Atomic Functions
For some algorithms, however, some parts can not be parallelized or memory access pattern contains collisions. Unmanaged collision is an undefined behavior. To overcome this behavior, there are atomic functions. This is main reason why they exist.
Parallelization is one of many important steps to run an algorithm on multi-core systems. When this step is successfully done, speed gain (or latency reduction) depends on the number of cores and the pattern of accesses between cores and memory.

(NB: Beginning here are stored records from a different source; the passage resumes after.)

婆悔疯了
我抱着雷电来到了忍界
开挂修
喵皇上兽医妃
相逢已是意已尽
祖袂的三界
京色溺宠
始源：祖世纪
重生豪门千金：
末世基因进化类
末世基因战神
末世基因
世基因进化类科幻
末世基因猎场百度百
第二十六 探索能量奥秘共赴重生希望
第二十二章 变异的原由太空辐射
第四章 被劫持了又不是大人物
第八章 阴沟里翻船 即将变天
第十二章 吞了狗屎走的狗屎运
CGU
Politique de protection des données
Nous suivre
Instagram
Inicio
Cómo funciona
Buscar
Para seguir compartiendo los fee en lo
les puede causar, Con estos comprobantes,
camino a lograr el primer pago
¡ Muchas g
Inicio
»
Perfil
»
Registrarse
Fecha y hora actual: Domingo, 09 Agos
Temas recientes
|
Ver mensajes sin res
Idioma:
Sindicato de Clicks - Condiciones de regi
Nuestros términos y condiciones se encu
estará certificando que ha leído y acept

OpenCL is built on a memory hierarchy that lets vendors cache data on all levels. Data can be cached per workitem, per work group, per compute unit, per kernel and even per command queue. This can easily mislead developers of OpenCL on some algorithms that it "looks" like working. On different vendors and different type devices, the behavior of caching(and the algorithm) can change. Atomic functions, on the other hand, work around those caches(except pipeline level) and make sure that data has reached to target, whether it is a global memory area or a local one, doesn't matter, so other workitems in same kernel can get that updated data with another atomic function.

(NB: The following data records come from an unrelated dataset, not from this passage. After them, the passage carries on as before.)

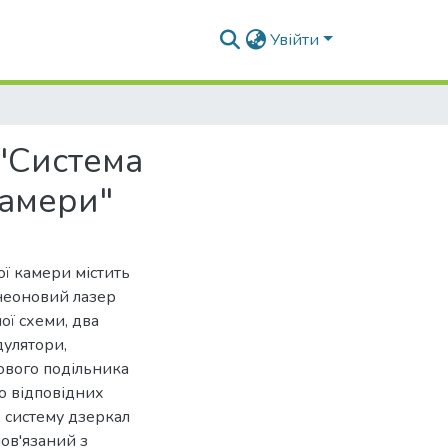
Увійти
"Система
камери"
ї камери містить
неоновий лазер
ої схеми, два
дулятори,
адового подільника
 по відповідних
 систему дзеркал
ов'язаний з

In OpenCL kernel, atomic functions work for __global or __local memory qualifiers. If it is __global, then it makes sure global memory is updated. If it is __local, then it updates local memory. Detailed info about atomic functions is documented here:
Note: Atomic functions shouldn't be used in pipelined or load-balanced kernels within Cekirdekler API. Atomic function scope ends with its kernel. Using multiple GPUs or enabling pipelining, causes the Cekirdekler API to execute multiple kernels instead of one, then renders atomic functions futile.